Başından itibaren ABD’nin İsrail’i durduracak tek güç olduğu tezine bu nedenle itiraz ettim. Bu istihbarat, operasyon ve hedef ortaklığının farklı aşamalarında sadece roller değişebilir.
İRAN’IN İSTİKRARSIZLAŞTIRILMASI
Ortak plan derken, gizli saklı ya da gizemli bir süreçten söz etmiyorum. Burada stratejik hedeflerden ilki İran’ın bölgedeki vekil güçlerini zayıflatmak ve yok etmek. Böylece İran’ı Ortadoğu’dan geri çekilmeye, aynı zamanda da kendi için değişmeye zorlamak. Bu başlığın kolayca “rejim” değişikliğine gideceğini öngörmüyorum. İran’da uzun süreli bir iç kargaşanın ortaya çıkması, bu süreçte nükleer başlığı altında ortaya çıkabilecek tehdidin bertaraf edilmesi hedefleniyor.
İran’ın özellikle Arapların ağırlıkta olduğu coğrafyada etkinliğinin kırılması, bölgede istenen değişimin de zeminini oluşturuyor. Takip edenler bilir. Suudi Arabistan rejimi bu değişim sürecine kendisini uzun yıllardır hazırlıyor. Unutmayalım, 7 Ekim 2023’te Hamas’ın İsrail’e saldırmasından hemen önce, Suud rejimiyle İsrail arasında, nükleer silah teknolojisi dahil bir normalleşme rüzgarı esiyordu.

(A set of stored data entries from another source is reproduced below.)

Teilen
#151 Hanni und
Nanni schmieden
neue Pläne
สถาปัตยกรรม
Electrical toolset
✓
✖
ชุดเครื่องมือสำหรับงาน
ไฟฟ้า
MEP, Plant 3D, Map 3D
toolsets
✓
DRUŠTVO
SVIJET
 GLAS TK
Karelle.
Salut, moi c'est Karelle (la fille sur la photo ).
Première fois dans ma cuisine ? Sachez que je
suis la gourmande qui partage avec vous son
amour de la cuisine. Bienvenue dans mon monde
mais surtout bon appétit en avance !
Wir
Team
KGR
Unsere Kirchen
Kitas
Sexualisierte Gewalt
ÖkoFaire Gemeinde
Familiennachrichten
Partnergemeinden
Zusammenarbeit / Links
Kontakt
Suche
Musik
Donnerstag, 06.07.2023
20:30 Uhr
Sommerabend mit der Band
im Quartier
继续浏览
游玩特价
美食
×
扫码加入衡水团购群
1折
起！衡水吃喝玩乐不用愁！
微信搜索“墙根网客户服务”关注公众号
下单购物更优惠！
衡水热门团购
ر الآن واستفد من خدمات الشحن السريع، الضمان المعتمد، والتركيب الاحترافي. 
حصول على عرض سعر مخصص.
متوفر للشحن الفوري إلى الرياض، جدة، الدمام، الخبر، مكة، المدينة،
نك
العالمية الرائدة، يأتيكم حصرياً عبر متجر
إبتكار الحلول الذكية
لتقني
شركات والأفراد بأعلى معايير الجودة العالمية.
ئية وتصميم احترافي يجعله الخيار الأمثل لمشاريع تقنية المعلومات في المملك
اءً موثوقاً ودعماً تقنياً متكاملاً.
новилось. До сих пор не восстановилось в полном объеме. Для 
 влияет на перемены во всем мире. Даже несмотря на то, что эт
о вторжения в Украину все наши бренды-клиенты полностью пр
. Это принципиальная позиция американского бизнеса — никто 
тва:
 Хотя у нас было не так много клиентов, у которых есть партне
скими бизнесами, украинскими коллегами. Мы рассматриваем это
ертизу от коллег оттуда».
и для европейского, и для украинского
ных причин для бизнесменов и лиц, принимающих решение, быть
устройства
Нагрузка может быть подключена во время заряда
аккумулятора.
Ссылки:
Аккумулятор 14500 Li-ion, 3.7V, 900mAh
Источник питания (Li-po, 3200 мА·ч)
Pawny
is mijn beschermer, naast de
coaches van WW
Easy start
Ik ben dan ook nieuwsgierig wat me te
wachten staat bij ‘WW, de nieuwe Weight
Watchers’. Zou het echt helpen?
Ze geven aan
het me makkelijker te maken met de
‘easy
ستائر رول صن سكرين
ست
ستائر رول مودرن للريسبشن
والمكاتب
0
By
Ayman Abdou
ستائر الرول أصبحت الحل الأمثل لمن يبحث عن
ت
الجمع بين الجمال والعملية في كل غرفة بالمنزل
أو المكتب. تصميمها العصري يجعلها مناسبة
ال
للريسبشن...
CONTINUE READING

Başından itibaren Gazze’de olup biteni seyreden bazı Arap ülkelerinin de benzer pozisyonlar almak istediğini söyleyebiliriz.
TÜRKİYE’NİN POZİSYONU
Burada ne yapacağı merakla beklenen ülkelerin başında Türkiye geliyor. Biliyorum, “Türkiye o kadar da önemli değil” diyenler tetikte bekliyor. Onlara dünyanın en önemli strateji merkezlerinde ülkemize dair neler söylendiğine bakmalarını tavsiye ederim. Nerede duracağımız, muhtemelen yayılacak olan savaştaki pozisyonumuz, daha da önemlisi bölgeye dayatılan değişimde dengelerimizi nasıl sağlayacağımız hayati önemde.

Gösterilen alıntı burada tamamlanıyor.